Sapevamo benissimo che era un covo di serpi, che gli avrebbero fatto una guerra senza quartiere, 

è il M5S cosa fà? si presenta del tutto impreparato...

come dicono altri l'onesta da sola non basta, e per ora non sono nemmeno certo di quella in alcune vicende,

per me il M5S ha ancora tanto credito da giocarsi, del resto 20 anni di malgoverno hai voglia di raggiungerli,
ma insomma, speravo in uno slancio più esaltante, non in una partenza ad handicap


----------



## FiglioDelDioOdino (21 Febbraio 2017)

Per candidarsi come Grillino il requisito è basta che respiri e obbedisca.


----------



## tifoso evorutto (21 Febbraio 2017)

FiglioDelDioOdino ha scritto:


> Quei partiti sono stati fondati sulla base di idee filosofico-politiche differenti, e tra essi esiste un dibattito, una conflittualità; il m5s invece annulla tutto questo favorendo l'atomizzazione delle idee dove tutti valgono uno e uno non vale una mazza, prefigurando scenari orwelliani; è comunismo mascherato, per questo nato disonestamente.

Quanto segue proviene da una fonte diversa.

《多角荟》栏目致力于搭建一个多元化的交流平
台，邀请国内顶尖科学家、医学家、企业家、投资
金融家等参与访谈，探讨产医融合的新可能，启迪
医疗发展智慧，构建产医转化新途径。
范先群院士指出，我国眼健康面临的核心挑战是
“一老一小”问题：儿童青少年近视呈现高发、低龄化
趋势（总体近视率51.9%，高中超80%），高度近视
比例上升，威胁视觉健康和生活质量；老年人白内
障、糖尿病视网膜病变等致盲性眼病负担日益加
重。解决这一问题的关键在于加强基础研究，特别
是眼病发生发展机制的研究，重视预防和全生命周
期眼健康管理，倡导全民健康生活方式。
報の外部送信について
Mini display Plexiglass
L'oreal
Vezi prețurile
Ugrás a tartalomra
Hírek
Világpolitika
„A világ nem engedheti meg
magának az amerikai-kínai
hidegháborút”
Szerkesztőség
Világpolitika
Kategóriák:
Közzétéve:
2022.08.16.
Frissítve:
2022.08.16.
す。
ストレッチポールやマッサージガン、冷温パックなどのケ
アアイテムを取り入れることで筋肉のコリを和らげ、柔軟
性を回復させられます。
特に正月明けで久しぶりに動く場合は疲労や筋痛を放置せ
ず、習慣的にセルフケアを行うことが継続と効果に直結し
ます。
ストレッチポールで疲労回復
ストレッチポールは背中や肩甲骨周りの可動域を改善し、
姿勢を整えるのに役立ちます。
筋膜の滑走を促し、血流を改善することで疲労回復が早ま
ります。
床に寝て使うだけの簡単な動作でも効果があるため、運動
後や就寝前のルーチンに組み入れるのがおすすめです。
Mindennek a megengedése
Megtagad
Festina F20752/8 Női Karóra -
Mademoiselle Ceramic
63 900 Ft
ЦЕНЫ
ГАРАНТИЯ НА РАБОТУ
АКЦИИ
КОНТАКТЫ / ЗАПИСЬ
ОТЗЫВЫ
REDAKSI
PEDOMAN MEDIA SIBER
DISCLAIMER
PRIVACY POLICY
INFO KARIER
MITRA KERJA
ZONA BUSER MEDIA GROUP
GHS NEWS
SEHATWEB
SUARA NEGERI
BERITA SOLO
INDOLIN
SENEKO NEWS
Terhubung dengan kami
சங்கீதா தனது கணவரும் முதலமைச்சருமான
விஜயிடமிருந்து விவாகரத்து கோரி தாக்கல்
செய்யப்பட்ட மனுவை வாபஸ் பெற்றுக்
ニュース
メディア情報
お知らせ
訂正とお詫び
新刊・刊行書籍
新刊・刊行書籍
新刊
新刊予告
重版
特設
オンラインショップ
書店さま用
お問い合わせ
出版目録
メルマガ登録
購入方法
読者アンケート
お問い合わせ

Una delle cose che mi ha sempre tranquillizzato dei cinquestelle è appunto che i fascisti gli danno del comunista e i comunisti dei fascisti,


normale, i rappresentanti di queste cariatidi di pensiero non riescono ad evolversi in altre filosofie sociali.

Comunque la cosa è importante anche per un altro aspetto, vuol dire che sotto sotto sia ambedue gli riconoscono delle ideologie di fondo, era peggio se venissero considerati di centro.

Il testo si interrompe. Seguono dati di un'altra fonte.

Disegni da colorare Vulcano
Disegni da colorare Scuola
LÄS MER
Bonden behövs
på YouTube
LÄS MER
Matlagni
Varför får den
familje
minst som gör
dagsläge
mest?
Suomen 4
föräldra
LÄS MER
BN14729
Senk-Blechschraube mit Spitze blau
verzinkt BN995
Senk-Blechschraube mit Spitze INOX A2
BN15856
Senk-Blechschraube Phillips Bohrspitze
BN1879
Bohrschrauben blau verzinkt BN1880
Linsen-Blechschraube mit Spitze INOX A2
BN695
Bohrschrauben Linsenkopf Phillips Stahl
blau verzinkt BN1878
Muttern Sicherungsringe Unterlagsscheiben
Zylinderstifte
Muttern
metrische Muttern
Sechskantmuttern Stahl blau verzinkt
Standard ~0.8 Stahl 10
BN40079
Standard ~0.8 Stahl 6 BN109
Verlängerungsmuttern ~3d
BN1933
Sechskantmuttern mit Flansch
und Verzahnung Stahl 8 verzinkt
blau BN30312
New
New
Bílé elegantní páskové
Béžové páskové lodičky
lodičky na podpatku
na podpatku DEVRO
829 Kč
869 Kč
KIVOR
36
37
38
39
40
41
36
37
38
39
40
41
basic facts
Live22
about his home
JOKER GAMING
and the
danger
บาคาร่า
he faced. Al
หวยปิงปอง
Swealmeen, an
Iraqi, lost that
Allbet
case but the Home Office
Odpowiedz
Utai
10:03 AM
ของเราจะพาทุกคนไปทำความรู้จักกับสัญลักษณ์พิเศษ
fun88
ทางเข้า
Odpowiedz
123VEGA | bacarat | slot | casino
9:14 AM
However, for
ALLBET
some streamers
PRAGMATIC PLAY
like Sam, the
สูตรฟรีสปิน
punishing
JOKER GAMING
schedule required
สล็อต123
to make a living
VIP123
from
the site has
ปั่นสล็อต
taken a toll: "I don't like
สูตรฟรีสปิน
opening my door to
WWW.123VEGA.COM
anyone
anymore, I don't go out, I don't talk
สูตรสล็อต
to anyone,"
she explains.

Il centro dovrebbe essere la casa dei razionalisti, ma in politica e sopratutto in Italia, tendenzialmente è quella degli opportunisti privi di ideali.


----------



## Milanforever26 (21 Febbraio 2017)

Super_Lollo ha scritto:


> Io mi chiedo come tu faccia , dopo tutto quello che è stato NON fatto in questi 3 anni letteralmente buttati di governo... come fai ?
> 
> cosa salvi ?
> 
> ...



Più che altro io credo che si debba votare un partito nel momento in cui se ne condivide l'idea portante..
Il punto è: quale sarebbe l'idea fondante del PD? Ricordo che il PD è nato mettendo insieme correnti molto diverse del centro sinistra in particolare i DS e la margherita in un ottica bipolare per assomigliare la partito democratico americano (vi ricordare Veltroni che faceva la campagna elettorale scimmiottando Obama col "si può fare"?)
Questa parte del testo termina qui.